TASK DIRECTIONS: Return the entries verbatim and drop every picture.

Start of RECORDS TO PROCESS

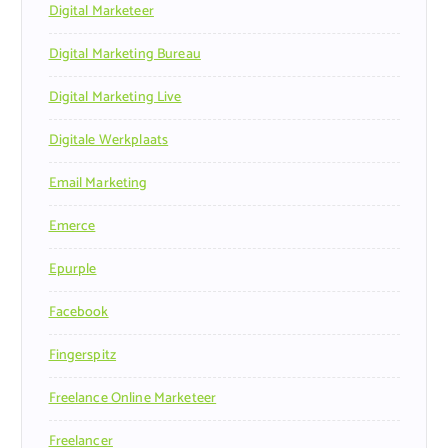
Digital Marketeer
Digital Marketing Bureau
Digital Marketing Live
Digitale Werkplaats
Email Marketing
Emerce
Epurple
Facebook
Fingerspitz
Freelance Online Marketeer
Freelancer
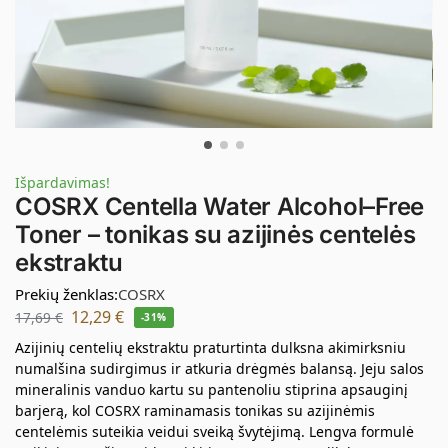
Išpardavimas!
COSRX Centella Water Alcohol–Free
Toner – tonikas su azijinės centelės
ekstraktu
Prekių ženklas:
COSRX
12,29
€
17,69
€
-31%
Azijinių centelių ekstraktu praturtinta dulksna akimirksniu
numalšina sudirgimus ir atkuria drėgmės balansą. Jeju salos
mineralinis vanduo kartu su pantenoliu stiprina apsauginį
barjerą, kol COSRX raminamasis tonikas su azijinėmis
centelėmis suteikia veidui sveiką švytėjimą. Lengva formulė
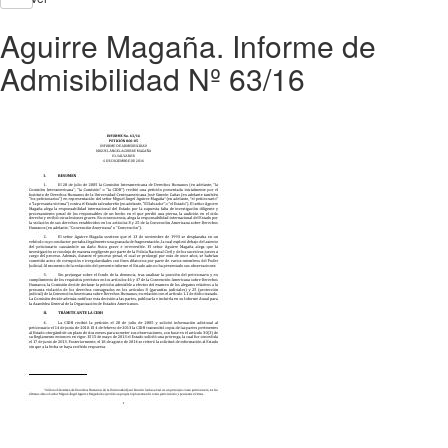
Aguirre Magaña. Informe de
Admisibilidad Nº 63/16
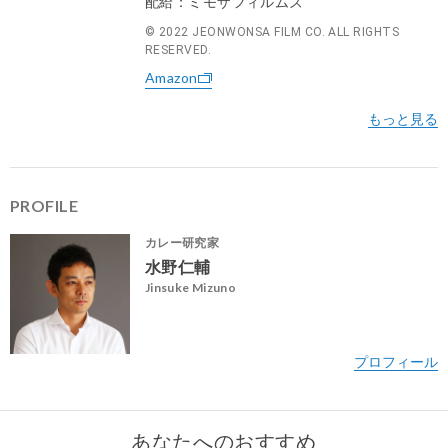
配給：ミモザフィルムズ
© 2022 JEONWONSA FILM CO. ALL RIGHTS
RESERVED.
Amazon
PROFILE
カレー研究家
水野仁輔
Jinsuke Mizuno
あなたへのおすすめ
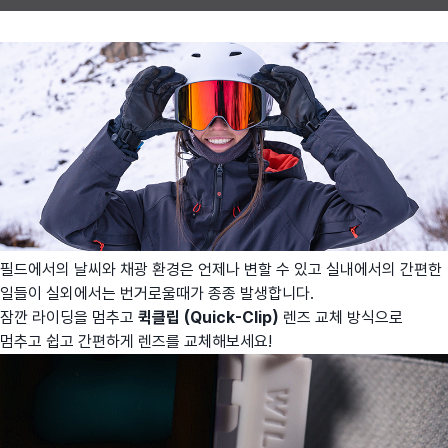
필드에서의 날씨와 채광 환경은 언제나 변할 수 있고 실내에서의 간편한
일들이 실외에서는 번거로울때가 종종 발생합니다.
잠깐 라이딩을 멈추고
퀵클립 (Quick-Clip)
렌즈 교체 방식으로
멈추고 쉽고 간편하게 렌즈를 교체해보세요!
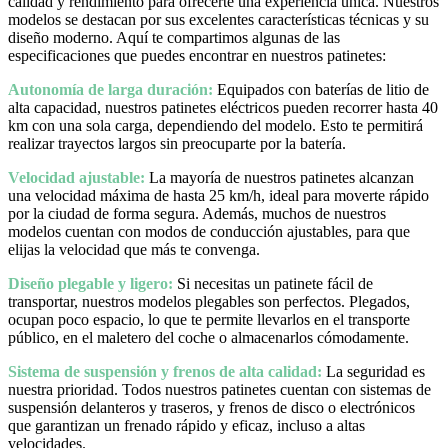
calidad y rendimiento para ofrecerte una experiencia única. Nuestros
modelos se destacan por sus excelentes características técnicas y su
diseño moderno. Aquí te compartimos algunas de las
especificaciones que puedes encontrar en nuestros patinetes:
Autonomía de larga duración:
Equipados con baterías de litio de
alta capacidad, nuestros patinetes eléctricos pueden recorrer hasta 40
km con una sola carga, dependiendo del modelo. Esto te permitirá
realizar trayectos largos sin preocuparte por la batería.
Velocidad ajustable:
La mayoría de nuestros patinetes alcanzan
una velocidad máxima de hasta 25 km/h, ideal para moverte rápido
por la ciudad de forma segura. Además, muchos de nuestros
modelos cuentan con modos de conducción ajustables, para que
elijas la velocidad que más te convenga.
Diseño plegable y ligero:
Si necesitas un patinete fácil de
transportar, nuestros modelos plegables son perfectos. Plegados,
ocupan poco espacio, lo que te permite llevarlos en el transporte
público, en el maletero del coche o almacenarlos cómodamente.
Sistema de suspensión y frenos de alta calidad:
La seguridad es
nuestra prioridad. Todos nuestros patinetes cuentan con sistemas de
suspensión delanteros y traseros, y frenos de disco o electrónicos
que garantizan un frenado rápido y eficaz, incluso a altas
velocidades.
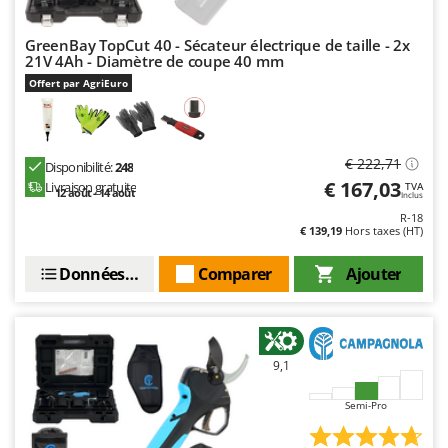
GreenBay TopCut 40 - Sécateur électrique de taille - 2x
21V 4Ah - Diamètre de coupe 40 mm
Offert par AgriEuro
€ 222,71
Disponibilité:
248
€ 167,03
Livraison gratuite
TVA
12 août - 14 août
Inclus
R-18
€ 139,19
Hors taxes (HT)
Données techniques
Comparer
Ajouter
9,1
Semi-Pro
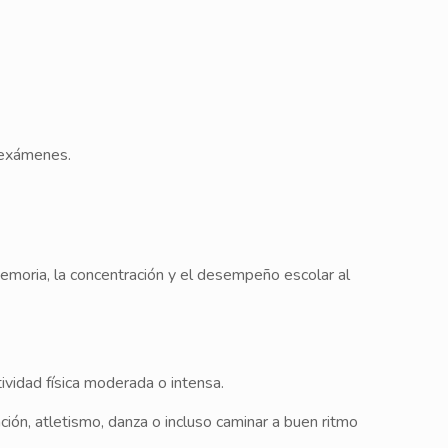
 exámenes.
memoria, la concentración y el desempeño escolar al
vidad física moderada o intensa.
ción, atletismo, danza o incluso caminar a buen ritmo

End of RECORDS TO PROCESS

SOLUTION FOR THIS PROBLEM:
Digital Marketeer
Digital Marketing Bureau
Digital Marketing Live
Digitale Werkplaats
Email Marketing
Emerce
Epurple
Facebook
Fingerspitz
Freelance Online Marketeer
Freelancer
Išpardavimas!
COSRX Centella Water Alcohol–Free
Toner – tonikas su azijinės centelės
ekstraktu
Prekių ženklas:
COSRX
12,29
€
17,69
€
-31%
Azijinių centelių ekstraktu praturtinta dulksna akimirksniu
numalšina sudirgimus ir atkuria drėgmės balansą. Jeju salos
mineralinis vanduo kartu su pantenoliu stiprina apsauginį
barjerą, kol COSRX raminamasis tonikas su azijinėmis
centelėmis suteikia veidui sveiką švytėjimą. Lengva formulė
Aguirre Magaña. Informe de
Admisibilidad Nº 63/16
配給：ミモザフィルムズ
© 2022 JEONWONSA FILM CO. ALL RIGHTS
RESERVED.
Amazon
PROFILE
カレー研究家
水野仁輔
Jinsuke Mizuno
あなたへのおすすめ
필드에서의 날씨와 채광 환경은 언제나 변할 수 있고 실내에서의 간편한
일들이 실외에서는 번거로울때가 종종 발생합니다.
잠깐 라이딩을 멈추고
퀵클립 (Quick-Clip)
렌즈 교체 방식으로
멈추고 쉽고 간편하게 렌즈를 교체해보세요!
calidad y rendimiento para ofrecerte una experiencia única. Nuestros
modelos se destacan por sus excelentes características técnicas y su
diseño moderno. Aquí te compartimos algunas de las
especificaciones que puedes encontrar en nuestros patinetes:
Autonomía de larga duración:
Equipados con baterías de litio de
alta capacidad, nuestros patinetes eléctricos pueden recorrer hasta 40
km con una sola carga, dependiendo del modelo. Esto te permitirá
realizar trayectos largos sin preocuparte por la batería.
Velocidad ajustable:
La mayoría de nuestros patinetes alcanzan
una velocidad máxima de hasta 25 km/h, ideal para moverte rápido
por la ciudad de forma segura. Además, muchos de nuestros
modelos cuentan con modos de conducción ajustables, para que
elijas la velocidad que más te convenga.
Diseño plegable y ligero:
Si necesitas un patinete fácil de
transportar, nuestros modelos plegables son perfectos. Plegados,
ocupan poco espacio, lo que te permite llevarlos en el transporte
público, en el maletero del coche o almacenarlos cómodamente.
Sistema de suspensión y frenos de alta calidad:
La seguridad es
nuestra prioridad. Todos nuestros patinetes cuentan con sistemas de
suspensión delanteros y traseros, y frenos de disco o electrónicos
que garantizan un frenado rápido y eficaz, incluso a altas
velocidades.
GreenBay TopCut 40 - Sécateur électrique de taille - 2x
21V 4Ah - Diamètre de coupe 40 mm
Offert par AgriEuro
€ 222,71
Disponibilité:
248
€ 167,03
Livraison gratuite
TVA
12 août - 14 août
Inclus
R-18
€ 139,19
Hors taxes (HT)
Données techniques
Comparer
Ajouter
9,1
Semi-Pro
 exámenes.
memoria, la concentración y el desempeño escolar al
vidad física moderada o intensa.
ción, atletismo, danza o incluso caminar a buen ritmo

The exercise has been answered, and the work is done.